Task item
Among the entries below, find each line with "redacted" and show it.

** Opening Data to use block **

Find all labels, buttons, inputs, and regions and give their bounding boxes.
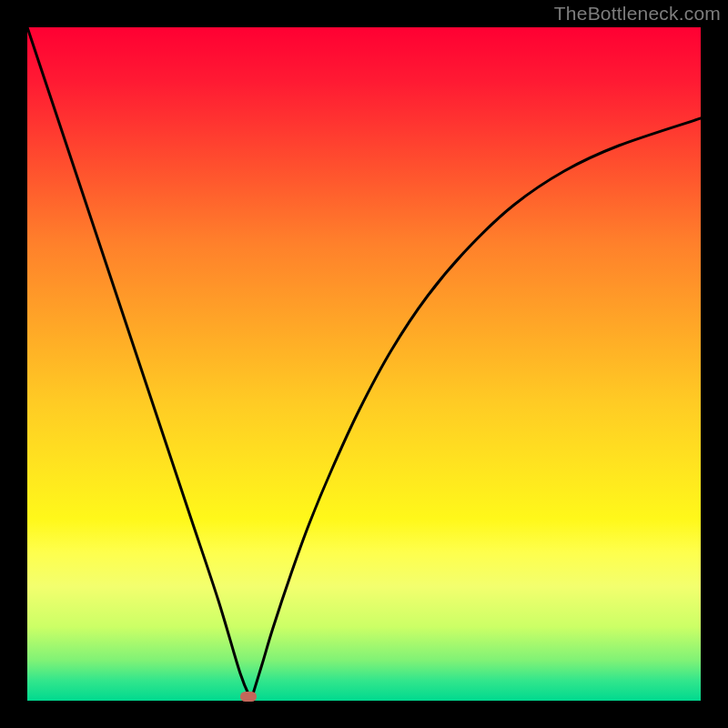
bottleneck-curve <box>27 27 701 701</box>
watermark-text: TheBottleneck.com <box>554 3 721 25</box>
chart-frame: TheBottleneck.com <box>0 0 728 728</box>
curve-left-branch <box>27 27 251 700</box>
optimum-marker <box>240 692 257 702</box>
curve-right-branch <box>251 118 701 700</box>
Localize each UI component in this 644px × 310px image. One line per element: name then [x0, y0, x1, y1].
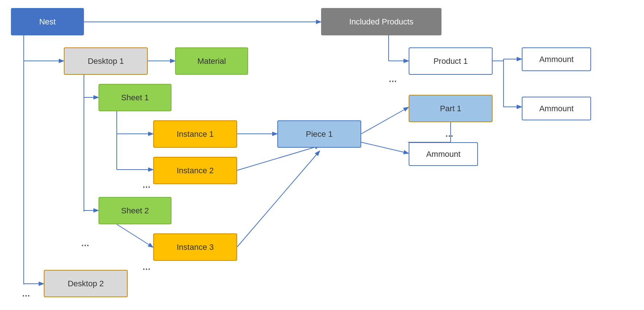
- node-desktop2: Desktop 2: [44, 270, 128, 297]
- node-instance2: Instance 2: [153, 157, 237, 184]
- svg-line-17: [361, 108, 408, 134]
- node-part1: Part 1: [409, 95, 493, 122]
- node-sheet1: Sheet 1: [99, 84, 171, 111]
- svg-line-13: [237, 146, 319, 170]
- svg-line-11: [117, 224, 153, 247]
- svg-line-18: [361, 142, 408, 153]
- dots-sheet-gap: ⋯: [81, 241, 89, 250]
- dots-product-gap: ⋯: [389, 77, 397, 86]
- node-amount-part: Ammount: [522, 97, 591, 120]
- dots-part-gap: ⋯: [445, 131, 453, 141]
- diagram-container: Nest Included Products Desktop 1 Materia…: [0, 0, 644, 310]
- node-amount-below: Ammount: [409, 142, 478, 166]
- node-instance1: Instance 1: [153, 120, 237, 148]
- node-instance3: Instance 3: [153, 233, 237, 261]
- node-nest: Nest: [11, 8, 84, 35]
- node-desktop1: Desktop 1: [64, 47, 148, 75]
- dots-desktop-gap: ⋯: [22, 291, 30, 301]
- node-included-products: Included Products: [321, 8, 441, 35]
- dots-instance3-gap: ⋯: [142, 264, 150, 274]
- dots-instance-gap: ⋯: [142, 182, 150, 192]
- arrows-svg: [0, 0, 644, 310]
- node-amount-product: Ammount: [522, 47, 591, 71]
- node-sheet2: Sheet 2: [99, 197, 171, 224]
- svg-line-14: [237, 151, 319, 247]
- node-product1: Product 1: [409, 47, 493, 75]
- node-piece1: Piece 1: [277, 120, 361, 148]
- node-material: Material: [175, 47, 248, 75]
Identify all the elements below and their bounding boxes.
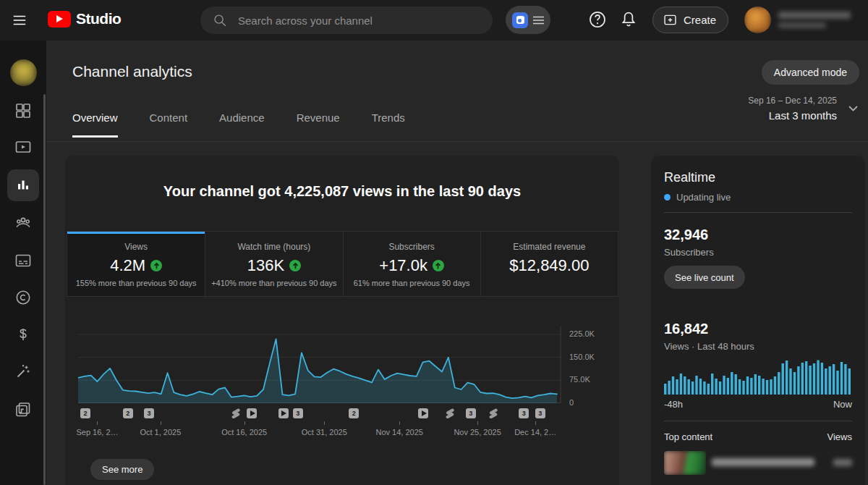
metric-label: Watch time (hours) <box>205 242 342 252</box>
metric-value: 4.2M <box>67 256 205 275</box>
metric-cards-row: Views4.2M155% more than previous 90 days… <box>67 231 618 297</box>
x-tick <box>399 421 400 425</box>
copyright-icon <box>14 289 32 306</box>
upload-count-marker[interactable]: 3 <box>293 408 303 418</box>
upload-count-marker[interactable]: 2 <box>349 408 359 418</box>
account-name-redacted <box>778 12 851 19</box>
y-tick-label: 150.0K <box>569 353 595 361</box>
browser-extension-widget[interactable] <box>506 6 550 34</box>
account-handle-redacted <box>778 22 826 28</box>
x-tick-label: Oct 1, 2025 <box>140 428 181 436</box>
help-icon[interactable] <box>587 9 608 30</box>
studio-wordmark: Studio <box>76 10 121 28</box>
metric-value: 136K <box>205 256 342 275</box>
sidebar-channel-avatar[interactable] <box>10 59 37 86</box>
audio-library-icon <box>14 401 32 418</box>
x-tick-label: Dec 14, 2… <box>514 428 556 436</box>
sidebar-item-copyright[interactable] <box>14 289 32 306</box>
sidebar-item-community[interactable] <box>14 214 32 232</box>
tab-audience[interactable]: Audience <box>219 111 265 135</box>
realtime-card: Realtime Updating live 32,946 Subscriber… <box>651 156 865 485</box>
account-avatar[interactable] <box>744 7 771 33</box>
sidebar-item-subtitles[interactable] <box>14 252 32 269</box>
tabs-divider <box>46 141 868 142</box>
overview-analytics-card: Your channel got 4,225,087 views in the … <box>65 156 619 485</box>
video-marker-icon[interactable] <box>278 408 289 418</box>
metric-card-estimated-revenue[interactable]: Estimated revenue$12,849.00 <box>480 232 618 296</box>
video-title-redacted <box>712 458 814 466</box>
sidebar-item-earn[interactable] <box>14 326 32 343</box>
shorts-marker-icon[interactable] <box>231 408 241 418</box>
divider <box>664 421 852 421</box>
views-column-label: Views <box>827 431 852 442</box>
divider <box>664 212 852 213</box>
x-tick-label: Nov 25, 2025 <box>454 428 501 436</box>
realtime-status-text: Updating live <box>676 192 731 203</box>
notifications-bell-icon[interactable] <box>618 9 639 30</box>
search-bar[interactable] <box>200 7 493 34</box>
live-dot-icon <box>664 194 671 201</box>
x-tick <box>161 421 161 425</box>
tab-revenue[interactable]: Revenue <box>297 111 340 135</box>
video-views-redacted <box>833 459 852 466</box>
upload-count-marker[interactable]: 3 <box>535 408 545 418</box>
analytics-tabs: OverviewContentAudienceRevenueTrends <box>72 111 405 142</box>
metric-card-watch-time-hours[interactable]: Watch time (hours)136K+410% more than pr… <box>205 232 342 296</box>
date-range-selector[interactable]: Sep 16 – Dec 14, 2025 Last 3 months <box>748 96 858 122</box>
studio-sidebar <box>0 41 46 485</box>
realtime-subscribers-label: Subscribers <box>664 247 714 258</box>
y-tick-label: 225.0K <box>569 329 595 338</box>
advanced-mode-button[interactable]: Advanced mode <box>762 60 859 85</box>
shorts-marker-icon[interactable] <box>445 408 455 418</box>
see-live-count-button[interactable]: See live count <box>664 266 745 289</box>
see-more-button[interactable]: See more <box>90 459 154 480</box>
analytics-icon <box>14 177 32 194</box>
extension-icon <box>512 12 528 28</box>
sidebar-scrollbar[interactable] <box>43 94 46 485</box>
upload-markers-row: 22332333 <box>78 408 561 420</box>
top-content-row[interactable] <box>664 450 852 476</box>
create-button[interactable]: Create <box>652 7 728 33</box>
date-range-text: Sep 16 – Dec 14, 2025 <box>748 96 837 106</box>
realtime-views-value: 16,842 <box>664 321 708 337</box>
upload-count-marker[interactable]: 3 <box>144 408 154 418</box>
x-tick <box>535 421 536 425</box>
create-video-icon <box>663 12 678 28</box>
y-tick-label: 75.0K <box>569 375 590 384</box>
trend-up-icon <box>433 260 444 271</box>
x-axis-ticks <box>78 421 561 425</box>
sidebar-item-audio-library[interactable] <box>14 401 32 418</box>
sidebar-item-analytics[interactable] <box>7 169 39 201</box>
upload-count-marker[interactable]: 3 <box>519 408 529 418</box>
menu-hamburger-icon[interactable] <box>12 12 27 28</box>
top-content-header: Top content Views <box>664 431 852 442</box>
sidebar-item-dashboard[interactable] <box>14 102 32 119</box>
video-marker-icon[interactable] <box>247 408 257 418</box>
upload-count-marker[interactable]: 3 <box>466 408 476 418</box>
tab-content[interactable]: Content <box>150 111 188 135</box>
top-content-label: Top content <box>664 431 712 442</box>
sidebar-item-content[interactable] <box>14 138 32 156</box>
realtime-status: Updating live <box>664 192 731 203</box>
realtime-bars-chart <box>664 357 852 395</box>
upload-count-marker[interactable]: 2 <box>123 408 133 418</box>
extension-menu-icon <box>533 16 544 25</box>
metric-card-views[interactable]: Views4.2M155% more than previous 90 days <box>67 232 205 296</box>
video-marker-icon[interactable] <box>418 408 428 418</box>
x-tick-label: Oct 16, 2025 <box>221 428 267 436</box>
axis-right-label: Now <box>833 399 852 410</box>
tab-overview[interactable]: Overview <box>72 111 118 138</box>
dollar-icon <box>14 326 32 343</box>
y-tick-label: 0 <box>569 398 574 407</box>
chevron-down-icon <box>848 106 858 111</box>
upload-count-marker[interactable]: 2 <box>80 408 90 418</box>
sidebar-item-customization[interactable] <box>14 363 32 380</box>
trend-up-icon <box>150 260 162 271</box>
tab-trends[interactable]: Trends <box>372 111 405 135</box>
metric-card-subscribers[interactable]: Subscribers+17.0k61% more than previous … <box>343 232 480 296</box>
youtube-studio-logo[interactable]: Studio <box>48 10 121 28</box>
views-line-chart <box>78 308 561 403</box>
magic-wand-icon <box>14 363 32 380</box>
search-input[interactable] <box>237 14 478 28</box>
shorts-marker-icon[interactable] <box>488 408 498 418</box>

** Closing Data to use block **

Answer for this exercise
account-name-redacted <box>778 12 851 19</box>
account-handle-redacted <box>778 22 826 28</box>
video-title-redacted <box>712 458 814 466</box>
video-views-redacted <box>833 459 852 466</box>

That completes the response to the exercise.